Academic journal article Journal of Mental Health Counseling

Sex Role Attributions of American-Indian Women

Article excerpt

Specific research on the sex roles of American-Indian women is lacking in mental health counseling. This article examines the sex role attributes of this population of women as compared to a predominately White normative group using the short form of the Bem Sex Role Inventory. A group of 505 American-Indian women completed the inventory. Results indicate a significant difference on the masculine subscale between the two groups with American-Indian women having higher scores. Available minority normative groups were also compared to the American-Indian women in this study. Implications for mental health counselors are provided.

Despite considerable progress made over the past 20 years or so in addressing some of the health care needs of American Indians and Alaskan Natives, the overall health care of Native Americans lags well behind that of all other race groups in the United States. The problem is particularly acute in behavioral health. Although there is wide variation across the country's 554 federally recognized tribes; in general, Native Americans appear to be at higher risk for mental health problems and substance abuse (alcohol and drugs) than other ethnic groups. (Provan & Carson, 2000, p. 17)

In the 21 st century there remains the need for behavioral health care professionals to serve the health care needs of people. The opening statement paints a bleak picture of the general health care needs of American Indians and Alaskan Natives, but targets specifically behavioral health care needs concerning mental health and substance abuse. The most recent governmental statistics for indigenous peoples provide empirical evidence that mortality rates due to the behavioral health concerns of alcoholism, accidents, suicide, and homicide are greater than the age-adjusted rates for other racial groups in the United States (Indian Health Services, 1998). The frequency of "co-occurring mental health and substance abuse problems are estimated to be as high as 80%" (Provan & Carson, 2000, p. 17). Mental health issues are the fourth leading cause of hospitalization among American Indians 15 to 44 years of age and the fifth leading cause for ambulatory visits for indigenous peoples 25 to 44 years of age (Proven & Carson, 2000, p. 17).

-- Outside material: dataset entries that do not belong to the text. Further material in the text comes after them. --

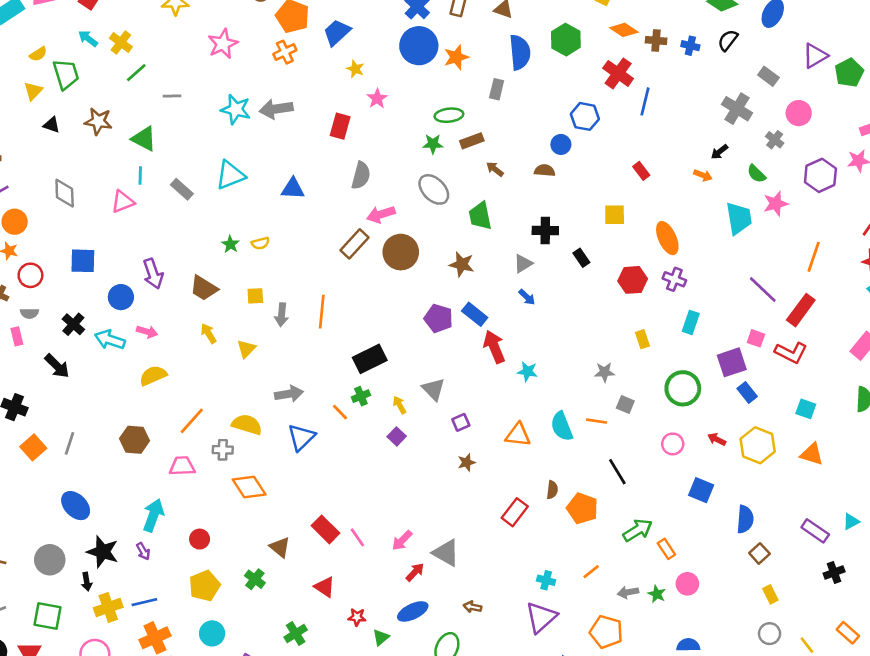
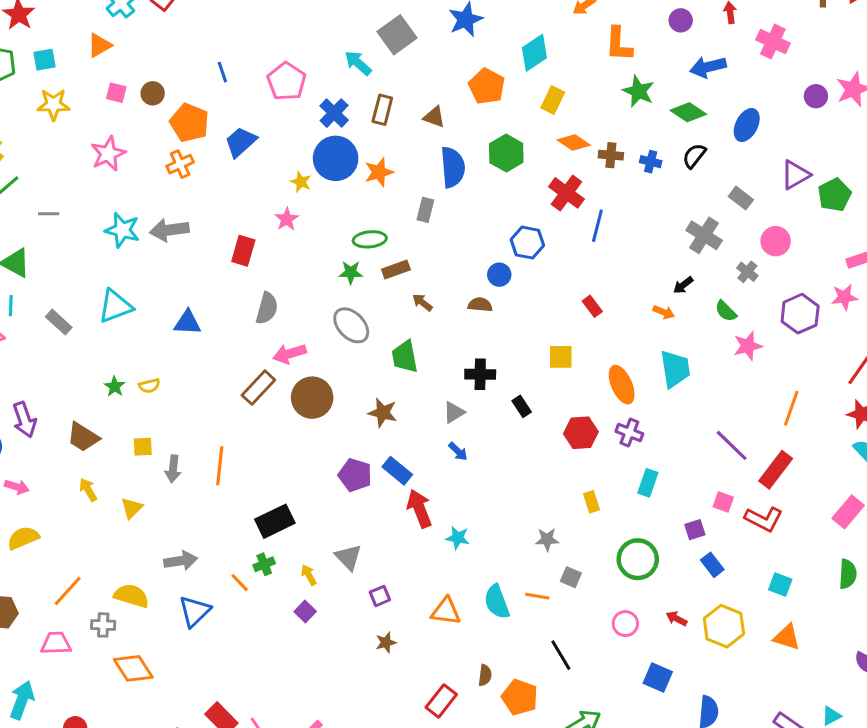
yellow star: (355, 69) -> (301, 182), moved
cyan trapezoid: (739, 218) -> (675, 369), moved
purple square: (732, 362) -> (695, 530), size x0.6

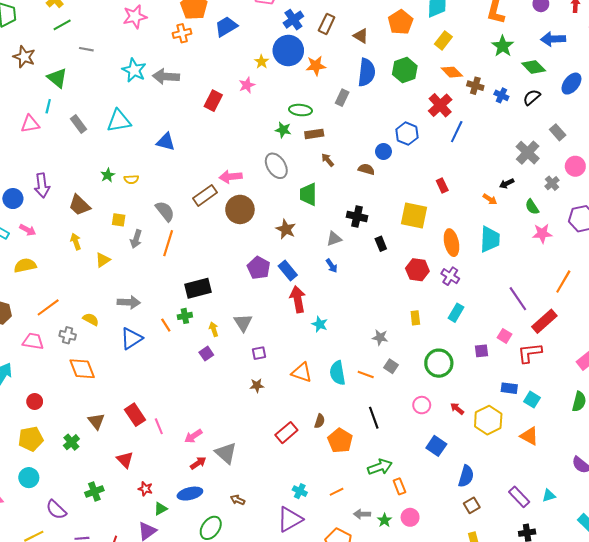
gray semicircle: (267, 308) -> (165, 211), moved, turned -65
yellow square: (561, 357) -> (414, 216), size x1.5
red L-shape: (764, 519) -> (530, 353), turned 135
blue rectangle: (712, 565) -> (509, 388), moved, turned -56
yellow semicircle: (132, 596) -> (91, 319), size x0.7

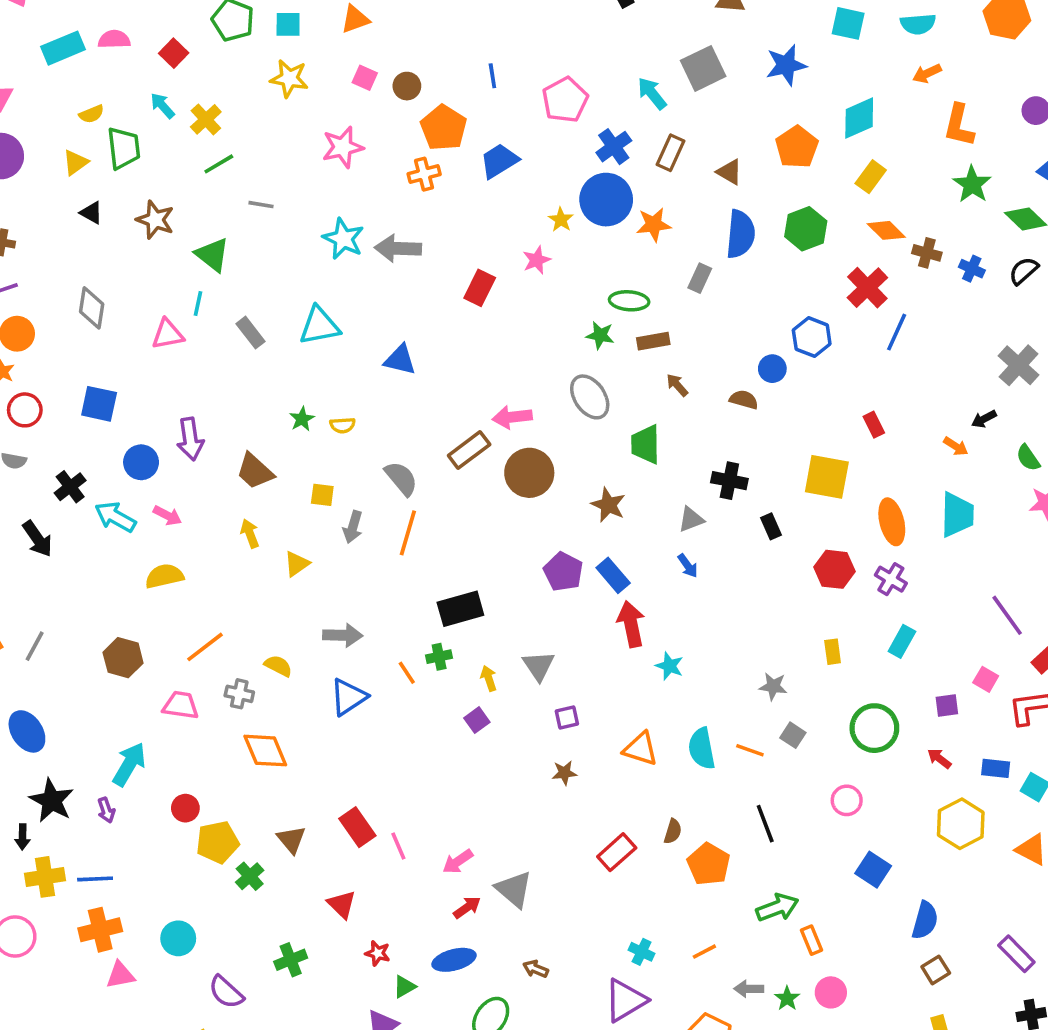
red arrow: (457, 409) -> (939, 759), moved
yellow pentagon: (31, 439) -> (218, 842), moved

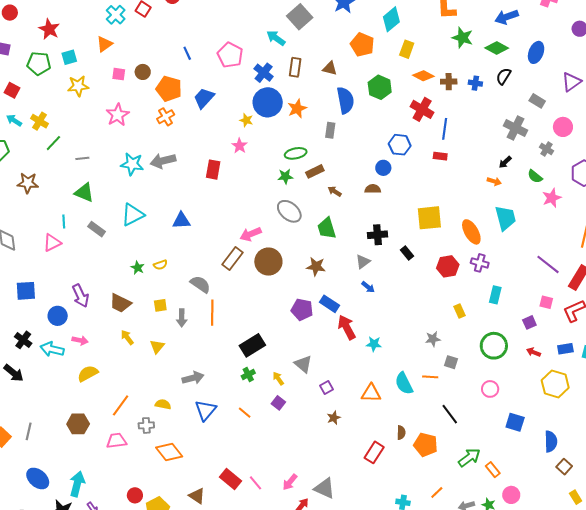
green triangle: (212, 255) -> (84, 193), moved
red rectangle: (874, 425) -> (440, 156), moved, turned -40
orange line: (407, 673) -> (245, 413), moved
cyan arrow: (129, 764) -> (77, 484), moved

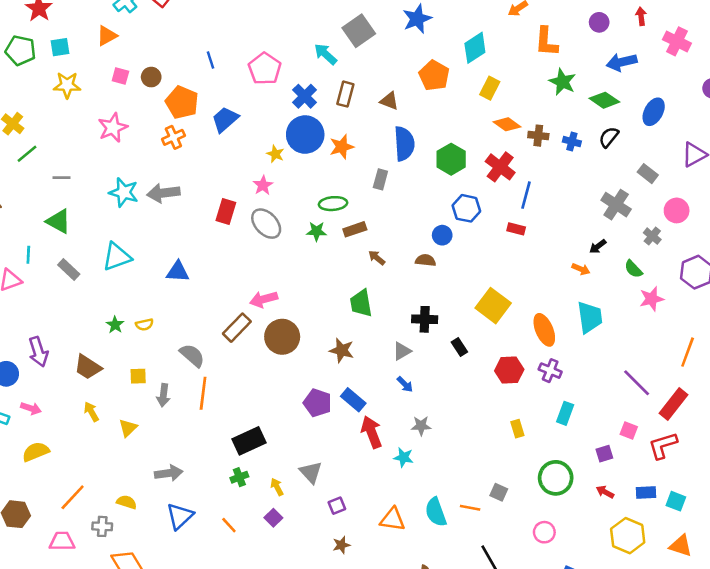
green hexagon: (380, 87) -> (451, 159), moved
gray ellipse: (289, 211) -> (266, 224), moved
yellow square: (429, 218) -> (493, 306), turned 36
gray star: (433, 339) -> (421, 426), moved

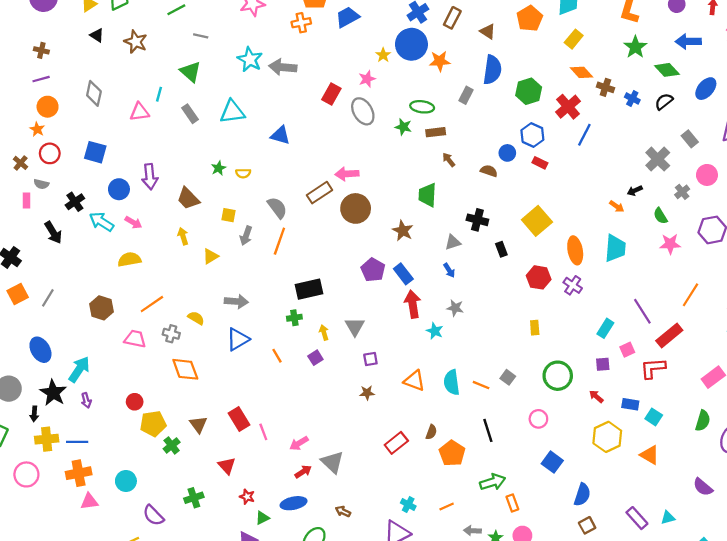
red rectangle: (516, 229) -> (540, 163), moved
cyan rectangle: (565, 413) -> (605, 328), moved
pink square: (629, 431) -> (627, 350), turned 32

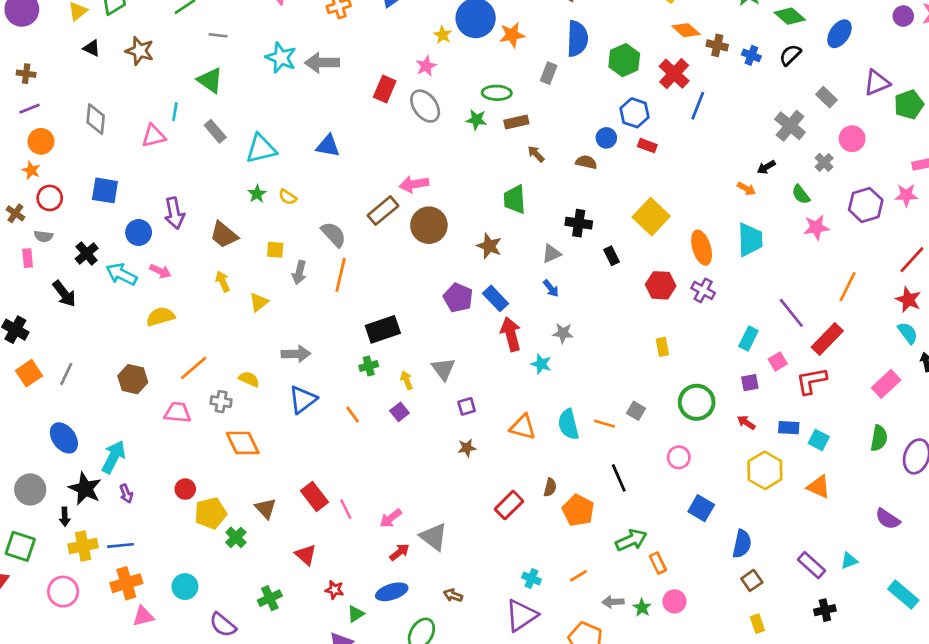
cyan triangle: (232, 112) -> (261, 149), moved
yellow semicircle: (243, 173) -> (288, 197), turned 40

Truly, mental health counselors are essential to the successful treatment of American-Indian behavioral health concerns. In 1997, as estimated 2.3 million American Indians lived in the United States (Indian Health Services, 1998). Thus, mental health counselors may find American Indians seeking their services. Since research indicates women are more likely to seek mental health counseling services (Watkins & Peterson, 1986), it may be necessary for mental health counselors to assess the attributions of American-Indian women so that appropriate treatment can be provided. This assessment of attributions helps the mental health professional understand, predict, and manage the direction of treatment and mental health interventions (Martin, 1983). Indeed the benefits of assessing client attributions far outweigh the potential for bias in interpretation from the mental health counselor. Yet, the mental health counselor must be aware of the potential for bias when contemplating attributions of indigenous clients.

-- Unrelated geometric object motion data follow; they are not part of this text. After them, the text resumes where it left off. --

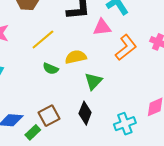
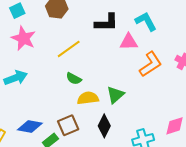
yellow semicircle: (76, 57) -> (88, 98), moved

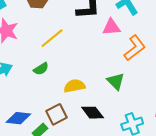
green semicircle: (74, 79) -> (41, 69), moved, turned -56
green triangle: (115, 95) -> (116, 81), moved, turned -30
black diamond: (104, 126) -> (93, 113), turned -60

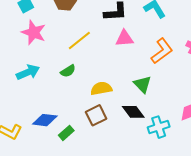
pink triangle: (111, 27) -> (124, 38), moved
black diamond: (93, 113) -> (133, 112), moved
brown square: (57, 114) -> (96, 115), moved

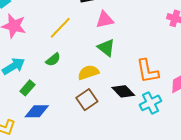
orange L-shape: (162, 51) -> (148, 71), moved, turned 124
green triangle: (142, 84) -> (106, 48), moved
green rectangle: (66, 133) -> (28, 88), moved

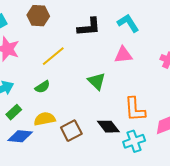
pink triangle: (105, 20) -> (123, 55), moved
yellow semicircle: (88, 72) -> (45, 119), moved

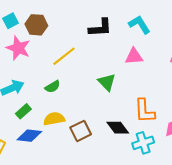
brown hexagon: (38, 16) -> (36, 25), moved

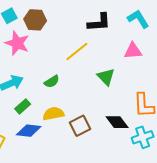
yellow line: (64, 56) -> (77, 52), moved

USING ATTRIBUTION THEORY TO UNDERSTAND AMERICAN INDIAN WOMEN

Attribution theory emerged from the social psychology realm. It is described as a framework which explains how people make sense of their own behavior and the behavior of others (Martin, 1983). The key participants in attribution theory are the actors and the observers. In the context of mental health counseling, the client is the actor and the mental health counselor is the observer. The potential for bias exists in assigning attributions based on the interaction of these two key players. To spotlight these potential biases, the mental health counselor should consider four possible explanations for the differences between perceived and actual attributions (Martin, 1983). …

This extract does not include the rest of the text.